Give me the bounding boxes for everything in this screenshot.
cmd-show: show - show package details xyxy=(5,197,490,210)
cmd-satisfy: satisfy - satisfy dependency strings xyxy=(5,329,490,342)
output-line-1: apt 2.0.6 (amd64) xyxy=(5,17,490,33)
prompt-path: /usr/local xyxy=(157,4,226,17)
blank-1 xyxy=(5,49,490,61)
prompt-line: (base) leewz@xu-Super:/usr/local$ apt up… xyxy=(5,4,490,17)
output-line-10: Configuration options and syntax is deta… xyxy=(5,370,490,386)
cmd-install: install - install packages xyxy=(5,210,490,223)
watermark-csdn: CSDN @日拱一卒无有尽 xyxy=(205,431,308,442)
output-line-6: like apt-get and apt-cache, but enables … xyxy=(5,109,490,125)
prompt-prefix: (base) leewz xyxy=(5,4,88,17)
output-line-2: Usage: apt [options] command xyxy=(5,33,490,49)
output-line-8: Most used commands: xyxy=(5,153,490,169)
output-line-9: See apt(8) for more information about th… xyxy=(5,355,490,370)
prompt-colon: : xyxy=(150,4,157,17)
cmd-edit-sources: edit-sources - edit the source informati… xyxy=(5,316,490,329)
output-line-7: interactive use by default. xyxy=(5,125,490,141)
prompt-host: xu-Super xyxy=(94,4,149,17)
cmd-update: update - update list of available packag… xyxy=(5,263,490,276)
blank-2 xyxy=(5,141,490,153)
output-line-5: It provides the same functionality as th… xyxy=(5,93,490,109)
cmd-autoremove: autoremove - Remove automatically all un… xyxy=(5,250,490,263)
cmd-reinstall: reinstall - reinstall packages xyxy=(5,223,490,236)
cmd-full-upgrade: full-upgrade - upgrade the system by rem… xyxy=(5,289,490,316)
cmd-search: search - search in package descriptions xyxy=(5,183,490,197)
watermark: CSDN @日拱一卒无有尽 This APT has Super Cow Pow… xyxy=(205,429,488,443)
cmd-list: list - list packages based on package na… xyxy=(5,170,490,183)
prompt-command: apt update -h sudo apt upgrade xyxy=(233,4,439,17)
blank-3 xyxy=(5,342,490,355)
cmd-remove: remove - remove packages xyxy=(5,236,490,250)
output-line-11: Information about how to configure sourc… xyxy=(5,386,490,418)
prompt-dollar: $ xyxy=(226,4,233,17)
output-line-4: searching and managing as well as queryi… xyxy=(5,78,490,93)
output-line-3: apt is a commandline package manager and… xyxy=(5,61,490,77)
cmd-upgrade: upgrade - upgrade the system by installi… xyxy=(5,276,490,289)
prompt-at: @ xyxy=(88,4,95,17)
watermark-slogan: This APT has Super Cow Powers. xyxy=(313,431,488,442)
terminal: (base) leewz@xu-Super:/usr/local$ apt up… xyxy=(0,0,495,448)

───

** Task directions **
Look through the entries above for the word "leewz". Say how many lines contain it, using only a number.

** Solution **
3